WHAT IS EXPECTED:
Could you copy the records below exactly, leaving out any pictures?

Collected data

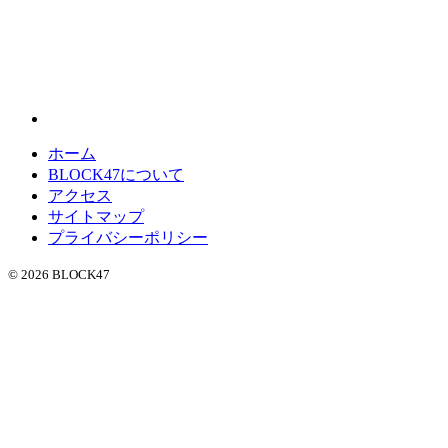
ホーム
BLOCK47について
アクセス
サイトマップ
プライバシーポリシー
© 2026 BLOCK47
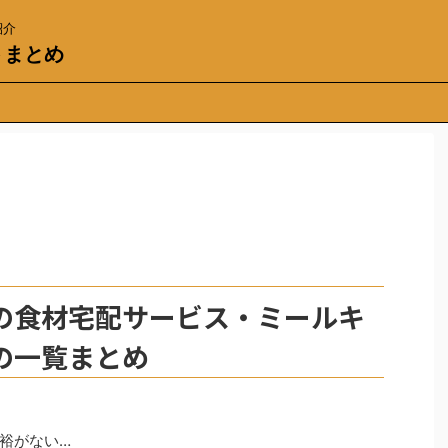
紹介
トまとめ
の食材宅配サービス・ミールキ
の一覧まとめ
裕がない…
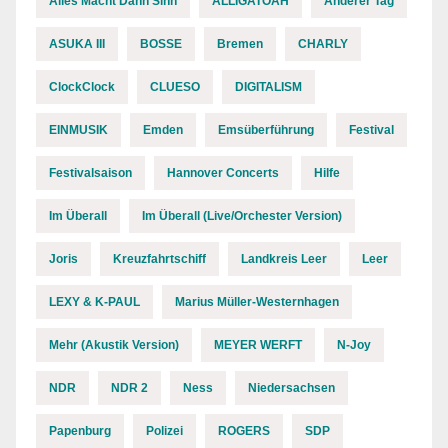
Alles Macht Dann Sinn
ALLIGATOAH
Anderer Tag
ASUKA III
BOSSE
Bremen
CHARLY
ClockClock
CLUESO
DIGITALISM
EINMUSIK
Emden
Emsüberführung
Festival
Festivalsaison
Hannover Concerts
Hilfe
Im Überall
Im Überall (Live/Orchester Version)
Joris
Kreuzfahrtschiff
Landkreis Leer
Leer
LEXY & K-PAUL
Marius Müller-Westernhagen
Mehr (Akustik Version)
MEYER WERFT
N-Joy
NDR
NDR 2
Ness
Niedersachsen
Papenburg
Polizei
ROGERS
SDP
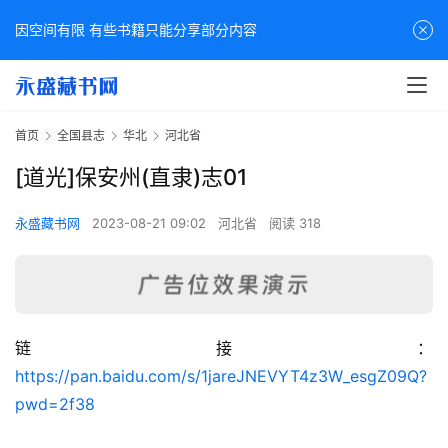
因空间有限 有些书籍只能分享部分内容
首页
全国县志
华北
河北省
[道光]保安州(直隶)志01
永盛藏书网
2023-08-21 09:02
河北省
阅读 318
链接：
佛
https://pan.baidu.com/s/1jareJNEVYT4z3W_esgZ09Q?
家
pwd=2f38
典
籍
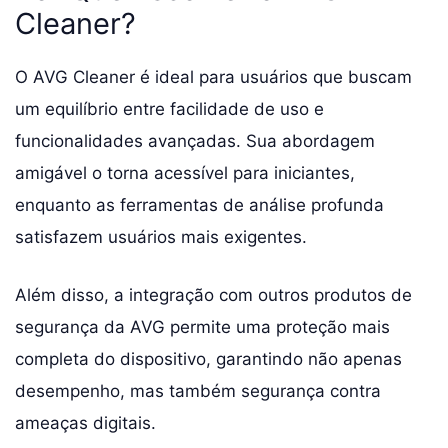
Cleaner?
O AVG Cleaner é ideal para usuários que buscam
um equilíbrio entre facilidade de uso e
funcionalidades avançadas. Sua abordagem
amigável o torna acessível para iniciantes,
enquanto as ferramentas de análise profunda
satisfazem usuários mais exigentes.
Além disso, a integração com outros produtos de
segurança da AVG permite uma proteção mais
completa do dispositivo, garantindo não apenas
desempenho, mas também segurança contra
ameaças digitais.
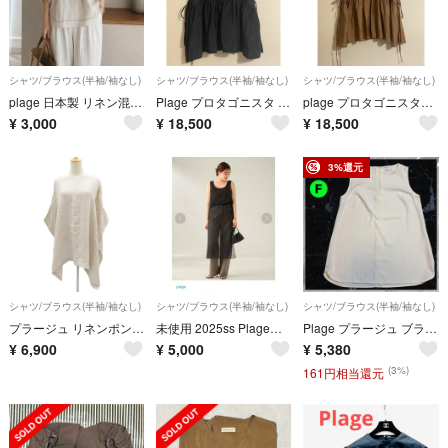
シャツ/ブラウス(半袖/袖なし)
シャツ/ブラウス(半袖/袖なし)
シャツ/ブラウス(半袖/袖なし)
plage 日本製 リネン混 ボリューム袖ブラウス シアー ゆったり 洗える
Plage プロタゴニスタ 別注 SIDE RBN WASHABLE SATIN
plage プロタゴニスタ別注 SIDE RBN WASHABLE SATIN
¥
3,000
¥
18,500
¥
18,500
3%還元
シャツ/ブラウス(半袖/袖なし)
シャツ/ブラウス(半袖/袖なし)
シャツ/ブラウス(半袖/袖なし)
プラージュ リネンポンチョ ブラウス グレージュ 21051922102020
未使用 2025ss Plageシアーノースリーブトップス プラージュ
Plage プラージュ ブラウス シャツ ノースリーブ タンクトップ 白 無地 トップス プルオーバー ホワイト レディース F
¥
6,900
¥
5,000
¥
5,380
(3%)
161円相当還元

RESPONSE AREA:
ホーム
BLOCK47について
アクセス
サイトマップ
プライバシーポリシー
© 2026 BLOCK47
紹介
トまとめ
の食材宅配サービス・ミールキ
の一覧まとめ
裕がない…
Alles Macht Dann Sinn
ALLIGATOAH
Anderer Tag
ASUKA III
BOSSE
Bremen
CHARLY
ClockClock
CLUESO
DIGITALISM
EINMUSIK
Emden
Emsüberführung
Festival
Festivalsaison
Hannover Concerts
Hilfe
Im Überall
Im Überall (Live/Orchester Version)
Joris
Kreuzfahrtschiff
Landkreis Leer
Leer
LEXY & K-PAUL
Marius Müller-Westernhagen
Mehr (Akustik Version)
MEYER WERFT
N-Joy
NDR
NDR 2
Ness
Niedersachsen
Papenburg
Polizei
ROGERS
SDP
因空间有限 有些书籍只能分享部分内容
首页
全国县志
华北
河北省
[道光]保安州(直隶)志01
永盛藏书网
2023-08-21 09:02
河北省
阅读 318
链接：
佛
https://pan.baidu.com/s/1jareJNEVYT4z3W_esgZ09Q?
家
pwd=2f38
典
籍
Cleaner?
O AVG Cleaner é ideal para usuários que buscam
um equilíbrio entre facilidade de uso e
funcionalidades avançadas. Sua abordagem
amigável o torna acessível para iniciantes,
enquanto as ferramentas de análise profunda
satisfazem usuários mais exigentes.
Além disso, a integração com outros produtos de
segurança da AVG permite uma proteção mais
completa do dispositivo, garantindo não apenas
desempenho, mas também segurança contra
ameaças digitais.
シャツ/ブラウス(半袖/袖なし)
シャツ/ブラウス(半袖/袖なし)
シャツ/ブラウス(半袖/袖なし)
plage 日本製 リネン混 ボリューム袖ブラウス シアー ゆったり 洗える
Plage プロタゴニスタ 別注 SIDE RBN WASHABLE SATIN
plage プロタゴニスタ別注 SIDE RBN WASHABLE SATIN
¥
3,000
¥
18,500
¥
18,500
3%還元
シャツ/ブラウス(半袖/袖なし)
シャツ/ブラウス(半袖/袖なし)
シャツ/ブラウス(半袖/袖なし)
プラージュ リネンポンチョ ブラウス グレージュ 21051922102020
未使用 2025ss Plageシアーノースリーブトップス プラージュ
Plage プラージュ ブラウス シャツ ノースリーブ タンクトップ 白 無地 トップス プルオーバー ホワイト レディース F
¥
6,900
¥
5,000
¥
5,380
(3%)
161円相当還元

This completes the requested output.